Making an Impact in Higher Education Equity

By Lorenzo L. Esters

Vice President, Philanthropy, Strada Education Network

Addressing equity gaps in postsecondary education will help more students thrive in college, complete their degrees, and find fulfilling careers. At Strada Education NetworkSM, we call that Completion With a Purpose®.

And it’s at the core of all that we do.

That’s why we are excited to be a part of Committing to Equity and Inclusive Excellence: Campus-Based Strategies for Student Success — and the outcomes the project is yielding.

Since 2015 Strada Education has been proud to partner with the Association of American Colleges and Universities (AAC&U) — in collaboration with the Center for Urban Education at the University of Southern California — on this important project. With additional assistance from Great Lakes Higher Education Corp. & Affiliates, a cohort of 13 diverse institutions has worked toward improving success for all students. They have placed special focus in their commitment to equity and excellence on low-income, first-generation, adult and minority students.

And Committing to Equity and Inclusive Excellence already is making an impact. The project is:

  • Increasing student access to and participation in high-impact practices
  • Narrowing achievement gaps
  • Engaging faculty in professional development on active learning strategies
  • Infusing into curricula the 21st century skills that put students on a path to success in college and career

Focusing on data, faculty

During AAC&U’s recent annual meeting, I had the pleasure of participating in a panel discussion about the Committing to Equity and Inclusive Excellence project. Among the other participants were officials from California State University, Northridge (CSUN); Lansing Community College; and Wilbur Wright College — three of the schools involved in the project.
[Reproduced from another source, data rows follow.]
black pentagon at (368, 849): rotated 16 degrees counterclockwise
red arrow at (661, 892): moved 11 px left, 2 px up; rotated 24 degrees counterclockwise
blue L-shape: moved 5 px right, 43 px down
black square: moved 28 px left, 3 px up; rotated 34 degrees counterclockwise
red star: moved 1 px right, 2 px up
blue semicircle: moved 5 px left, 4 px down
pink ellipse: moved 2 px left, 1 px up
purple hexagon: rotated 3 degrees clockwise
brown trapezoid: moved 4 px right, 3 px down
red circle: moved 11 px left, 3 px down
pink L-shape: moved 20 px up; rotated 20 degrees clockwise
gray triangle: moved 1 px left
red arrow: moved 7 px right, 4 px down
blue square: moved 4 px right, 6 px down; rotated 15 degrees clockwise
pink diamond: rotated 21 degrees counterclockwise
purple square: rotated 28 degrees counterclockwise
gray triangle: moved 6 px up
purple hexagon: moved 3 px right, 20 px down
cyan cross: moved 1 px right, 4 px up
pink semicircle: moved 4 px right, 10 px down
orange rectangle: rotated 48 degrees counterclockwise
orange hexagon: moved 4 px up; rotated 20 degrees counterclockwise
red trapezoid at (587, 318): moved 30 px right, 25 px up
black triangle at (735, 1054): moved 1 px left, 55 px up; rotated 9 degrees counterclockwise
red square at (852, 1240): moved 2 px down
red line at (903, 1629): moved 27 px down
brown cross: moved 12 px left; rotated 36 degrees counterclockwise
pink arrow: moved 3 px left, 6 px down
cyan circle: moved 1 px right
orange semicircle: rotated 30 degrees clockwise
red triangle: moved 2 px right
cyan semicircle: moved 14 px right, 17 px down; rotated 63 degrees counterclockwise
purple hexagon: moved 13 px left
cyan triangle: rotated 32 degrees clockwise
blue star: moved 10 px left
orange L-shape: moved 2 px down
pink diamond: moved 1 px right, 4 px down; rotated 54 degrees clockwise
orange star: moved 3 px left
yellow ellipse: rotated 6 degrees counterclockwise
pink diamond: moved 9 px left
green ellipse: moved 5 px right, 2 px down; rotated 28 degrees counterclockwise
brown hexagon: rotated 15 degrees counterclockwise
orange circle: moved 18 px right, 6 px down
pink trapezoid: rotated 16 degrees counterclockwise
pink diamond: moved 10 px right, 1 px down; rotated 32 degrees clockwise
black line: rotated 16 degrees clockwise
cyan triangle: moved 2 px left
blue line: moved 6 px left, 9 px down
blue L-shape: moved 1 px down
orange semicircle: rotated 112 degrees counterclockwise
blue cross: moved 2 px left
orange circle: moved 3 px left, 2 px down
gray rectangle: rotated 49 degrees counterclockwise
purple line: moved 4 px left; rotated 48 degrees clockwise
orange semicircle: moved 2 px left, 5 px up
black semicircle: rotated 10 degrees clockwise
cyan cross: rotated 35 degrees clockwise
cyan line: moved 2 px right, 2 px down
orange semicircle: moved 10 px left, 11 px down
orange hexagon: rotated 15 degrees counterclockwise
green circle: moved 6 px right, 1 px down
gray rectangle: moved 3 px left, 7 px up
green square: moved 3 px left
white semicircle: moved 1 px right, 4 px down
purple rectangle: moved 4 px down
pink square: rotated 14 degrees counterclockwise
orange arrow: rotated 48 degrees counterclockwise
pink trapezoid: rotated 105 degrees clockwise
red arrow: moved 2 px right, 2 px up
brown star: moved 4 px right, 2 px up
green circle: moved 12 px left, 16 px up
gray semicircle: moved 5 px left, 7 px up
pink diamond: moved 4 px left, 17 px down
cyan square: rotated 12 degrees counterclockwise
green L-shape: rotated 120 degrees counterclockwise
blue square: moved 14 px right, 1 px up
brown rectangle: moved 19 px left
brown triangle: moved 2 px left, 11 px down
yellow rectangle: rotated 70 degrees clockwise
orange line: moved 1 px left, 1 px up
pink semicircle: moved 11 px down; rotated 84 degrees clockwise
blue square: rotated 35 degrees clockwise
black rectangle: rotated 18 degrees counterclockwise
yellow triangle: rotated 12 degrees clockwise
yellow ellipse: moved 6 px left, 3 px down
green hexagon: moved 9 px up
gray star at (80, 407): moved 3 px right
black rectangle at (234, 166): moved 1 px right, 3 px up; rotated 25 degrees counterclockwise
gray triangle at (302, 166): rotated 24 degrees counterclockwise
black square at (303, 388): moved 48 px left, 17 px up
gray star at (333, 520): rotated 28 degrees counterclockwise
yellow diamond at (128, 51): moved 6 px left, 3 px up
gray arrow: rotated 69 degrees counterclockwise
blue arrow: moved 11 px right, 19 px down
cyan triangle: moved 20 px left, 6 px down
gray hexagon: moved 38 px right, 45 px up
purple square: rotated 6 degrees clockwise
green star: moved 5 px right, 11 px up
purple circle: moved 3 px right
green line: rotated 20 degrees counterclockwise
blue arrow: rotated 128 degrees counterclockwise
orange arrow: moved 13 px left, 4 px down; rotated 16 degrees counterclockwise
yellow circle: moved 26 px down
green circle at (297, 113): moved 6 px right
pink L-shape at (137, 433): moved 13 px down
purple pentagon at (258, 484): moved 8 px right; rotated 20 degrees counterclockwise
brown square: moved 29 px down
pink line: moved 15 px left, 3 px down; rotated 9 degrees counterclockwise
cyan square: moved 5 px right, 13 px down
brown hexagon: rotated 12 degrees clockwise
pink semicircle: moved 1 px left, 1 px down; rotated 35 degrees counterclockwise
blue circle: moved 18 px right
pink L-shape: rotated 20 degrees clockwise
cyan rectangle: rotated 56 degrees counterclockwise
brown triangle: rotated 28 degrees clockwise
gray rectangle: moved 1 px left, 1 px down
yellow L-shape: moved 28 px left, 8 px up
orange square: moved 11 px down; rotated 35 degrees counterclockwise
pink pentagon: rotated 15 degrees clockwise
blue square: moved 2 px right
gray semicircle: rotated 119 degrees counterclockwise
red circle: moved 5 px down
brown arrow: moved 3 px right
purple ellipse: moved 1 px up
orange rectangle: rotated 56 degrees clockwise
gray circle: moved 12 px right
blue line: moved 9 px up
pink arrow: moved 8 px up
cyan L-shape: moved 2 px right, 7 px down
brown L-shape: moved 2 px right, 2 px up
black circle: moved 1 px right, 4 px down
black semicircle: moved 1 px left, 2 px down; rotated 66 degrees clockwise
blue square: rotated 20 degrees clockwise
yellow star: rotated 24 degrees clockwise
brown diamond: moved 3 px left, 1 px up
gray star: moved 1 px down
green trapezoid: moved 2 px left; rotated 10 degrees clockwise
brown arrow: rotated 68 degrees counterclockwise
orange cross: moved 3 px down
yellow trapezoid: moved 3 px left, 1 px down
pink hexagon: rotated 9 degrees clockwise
Disaggregating student achievement data to uncover equity gaps, and involving faculty in efforts to close those gaps were key to these three schools’ success. CSUN, for example, provided its faculty with dashboards displaying data on equity gaps. Lansing Community College conducted a faculty institute about creating authentic and meaningful relationships and engagement with students.

Tia McNair, Vice President in AAC&U’s Office of Diversity, Equity and Student Success, discusses the Committing to Equity & Inclusive Excellence project during the AAC&U annual meeting

Other institutions in the project have reported efforts such as providing support specifically for faculty teaching high-gap courses and developing partnerships with academic and staff departments to assist in transitioning transfer students to the university.

But as Wilbur Wright College President David Potash said, regardless of approaches taken to resolve equity gaps, successful efforts must begin with an institution’s conscious decision to be more equitable.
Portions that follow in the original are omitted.